Es war daher spruchgemäß zu entscheiden.

 

Die beantragte mündliche Verhandlung konnte gem § 24 Abs 2 Z 1 VwGVG (Aufhebung des angefochtenen Bescheides) entfallen.

 

 

IV.          Unzulässigkeit der ordentlichen Revision:

 

Die ordentliche Revision ist unzulässig, da keine Rechtsfrage im Sinne des Art 133 Abs 4 B-VG zu beurteilen war, der grundsätzliche Bedeutung zukommt. Weder weicht die gegenständliche Entscheidung von der bisherigen Rechtsprechung des Verwaltungsgerichtshofes ab, noch fehlt es an einer Rechtsprechung. Weiters ist die dazu vorliegende Rechtsprechung des Verwaltungsgerichtshofes auch nicht als uneinheitlich zu beurteilen.
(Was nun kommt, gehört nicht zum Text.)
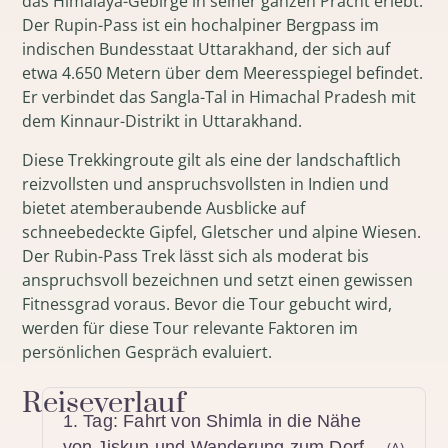
das Himalaya-Gebirge in seiner ganzen Pracht erlebt.
Der Rupin-Pass ist ein hochalpiner Bergpass im
indischen Bundesstaat Uttarakhand, der sich auf
etwa 4.650 Metern über dem Meeresspiegel befindet.
Er verbindet das Sangla-Tal in Himachal Pradesh mit
dem Kinnaur-Distrikt in Uttarakhand.
Diese Trekkingroute gilt als eine der landschaftlich
reizvollsten und anspruchsvollsten in Indien und
bietet atemberaubende Ausblicke auf
schneebedeckte Gipfel, Gletscher und alpine Wiesen.
Der Rubin-Pass Trek lässt sich als moderat bis
anspruchsvoll bezeichnen und setzt einen gewissen
Fitnessgrad voraus. Bevor die Tour gebucht wird,
werden für diese Tour relevante Faktoren im
persönlichen Gespräch evaluiert.
Reiseverlauf
1. Tag: Fahrt von Shimla in die Nähe
von Jiskun und Wanderung zum Dorf
(A)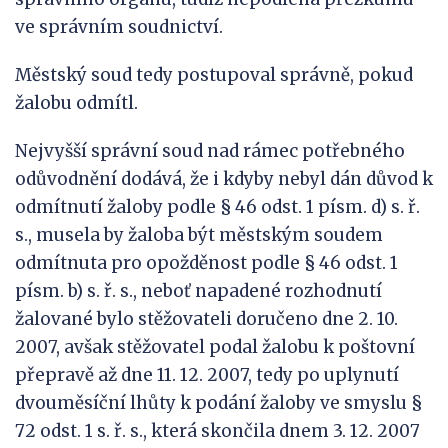
ve správním soudnictví.
Městský soud tedy postupoval správně, pokud
žalobu odmítl.
Nejvyšší správní soud nad rámec potřebného
odůvodnění dodává, že i kdyby nebyl dán důvod k
odmítnutí žaloby podle § 46 odst. 1 písm. d) s. ř.
s., musela by žaloba být městským soudem
odmítnuta pro opožděnost podle § 46 odst. 1
písm. b) s. ř. s., neboť napadené rozhodnutí
žalované bylo stěžovateli doručeno dne 2. 10.
2007, avšak stěžovatel podal žalobu k poštovní
přepravě až dne 11. 12. 2007, tedy po uplynutí
dvouměsíční lhůty k podání žaloby ve smyslu §
72 odst. 1 s. ř. s., která skončila dnem 3. 12. 2007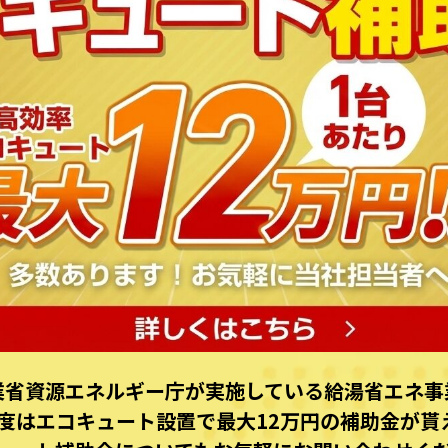
業省資源エネルギー庁が実施している給湯省エネ事
6年度はエコキュート設置で最⼤12万円の補助⾦が貰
Ebenfalls liegen keine sonstigen Hinweise auf eine grundsätzliche Bedeutung der zu lösenden Rechtsfrage vor.

 

R e c h t s m i t t e l b e l e h r u n g

Gegen dieses Erkenntnis besteht innerhalb von sechs Wochen ab dem Tag der Zustellung die Möglichkeit der Erhebung einer Beschwerde beim Verfassungsgerichtshof und/oder einer außerordentlichen Revision beim Verwaltungsgerichtshof. Eine Beschwerde an den Verfassungsgerichtshof ist unmittelbar bei diesem einzubringen, eine Revision an den Verwaltungsgerichtshof beim Landesverwaltungsgericht Oberösterreich. Die Abfassung und die Einbringung einer Beschwerde bzw. einer Revision müssen durch einen bevollmächtigten Rechtsanwalt bzw. eine bevollmächtigte Rechtsanwältin erfolgen. Für die Beschwerde bzw. Revision ist eine Eingabegebühr von je 240.- Euro zu entrichten.

 

H i n w e i s

Anträge auf Bewilligung der Verfahrenshilfe zur Abfassung und Einbringung einer außerordentlichen Revision sind unmittelbar beim Verwaltungsgerichtshof einzubringen.